A radiation hybrid map of river buffalo (Bubalus bubalis) chromosome 7 and comparative mapping to the cattle and human genomes.

A preliminary radiation hybrid (RH) map containing 50 loci on chromosome 7 of the domestic river buffalo Bubalus bubalis (BBU; 2n = 50) was constructed based on a comparative mapping approach. The RH map of BBU7 includes thirty-seven gene markers and thirteen microsatellites. All loci have been previously assigned to Bos taurus (BTA) chromosome BTA6, which is known for its association with several economically important milk production traits in cattle. The map consists of two linkage groups spanning a total length of 627.9 cR(5,000). Comparative analysis of the BBU7 RH(5,000) map with BTA6 in cattle gave new evidence for strong similarity between the two chromosomes over their entire length and exposed minor differences in locus order. Comparison of the BBU7 RH(5,000) map with the Homo sapiens (HSA) genome revealed similarity with a large chromosome segment of HSA4. Comparative analysis of loci in both species revealed more variability than previously known in gene order and several chromosome rearrangements including centromere relocation. The data obtained in our study define the evolutionarily conserved segment on BBU7 and HSA4 to be between 3.5 megabases (Mb) and 115.8 Mb in the HSA4 (genome build 36) DNA sequence.

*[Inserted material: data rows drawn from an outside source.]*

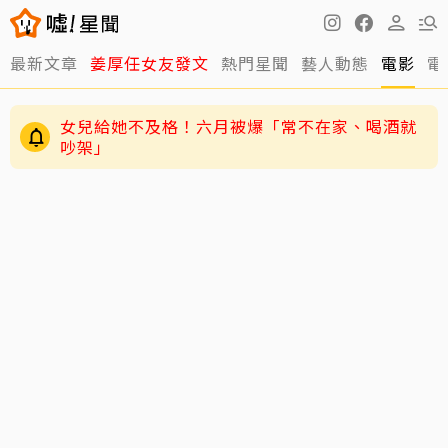
最新文章
姜厚任女友發文
熱門星聞
藝人動態
電影
電
女兒給她不及格！六月被爆「常不在家、喝酒就
吵架」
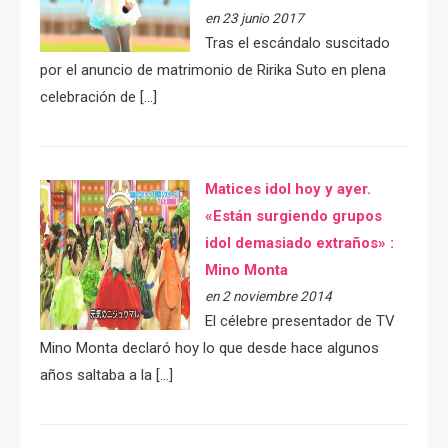
en 23 junio 2017
Tras el escándalo suscitado
por el anuncio de matrimonio de Ririka Suto en plena
celebración de […]
Matices idol hoy y ayer.
«Están surgiendo grupos
idol demasiado extraños» :
Mino Monta
en 2 noviembre 2014
El célebre presentador de TV
Mino Monta declaró hoy lo que desde hace algunos
años saltaba a la […]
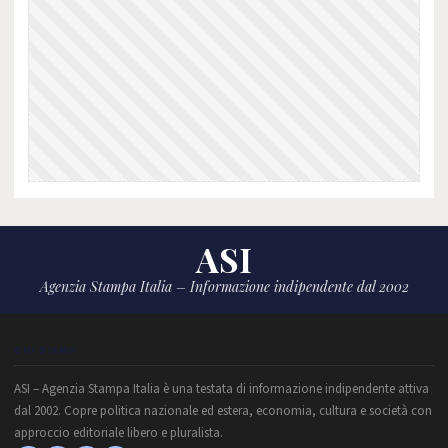
ASI
Agenzia Stampa Italia – Informazione indipendente dal 2002
CHI SIAMO
ASI – Agenzia Stampa Italia è una testata di informazione indipendente attiva
dal 2002. Copre politica nazionale ed estera, economia, cultura e società con
approccio editoriale libero e pluralista.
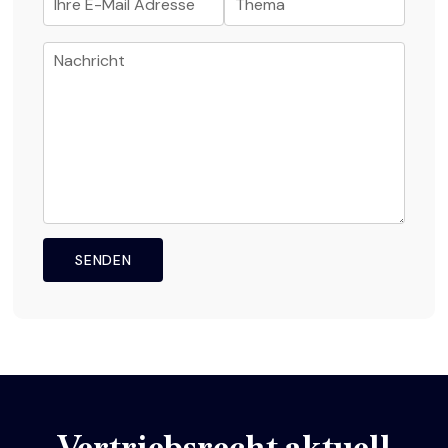
Vertriebsrecht aktuell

Search for pleiotropic QTL on chromosome BTA6 affecting yield traits of milk production.

The primary aim of this study was to investigate whether previous findings of similar quantitative trait loci (QTL) positions for correlated yield traits are due to a pleiotropic QTL. We applied a multitrait variance component based QTL mapping method to a dataset involving five granddaughter families from the German Holstein dairy cattle population. The marker map contained 16 microsatellite markers, distributed across chromosome BTA6. A chromosomewise significance threshold was used, because BTA6 is known to harbor QTL for several milk traits. To evaluate the results from the multivariate, across-family analysis, we also conducted single-family analyses using the least squares method of QTL estimation. The results provided two significant QTL findings at 49 and 64 cM for milk yield in different families and putative QTL at 68 cM for fat yield and at 71 cM for protein yield in another family. The results for fat and protein yield were confirmed by a univariate, across-family variance components analysis. The multivariate analysis of three bivariate trait combinations resulted in a significant pleiotropic QTL finding at 68 cM for fat yield and protein yield, bracketed by markers TGLA37 and FBN13. The estimates of variance contribution due to this QTL were 23% and 25%, respectively.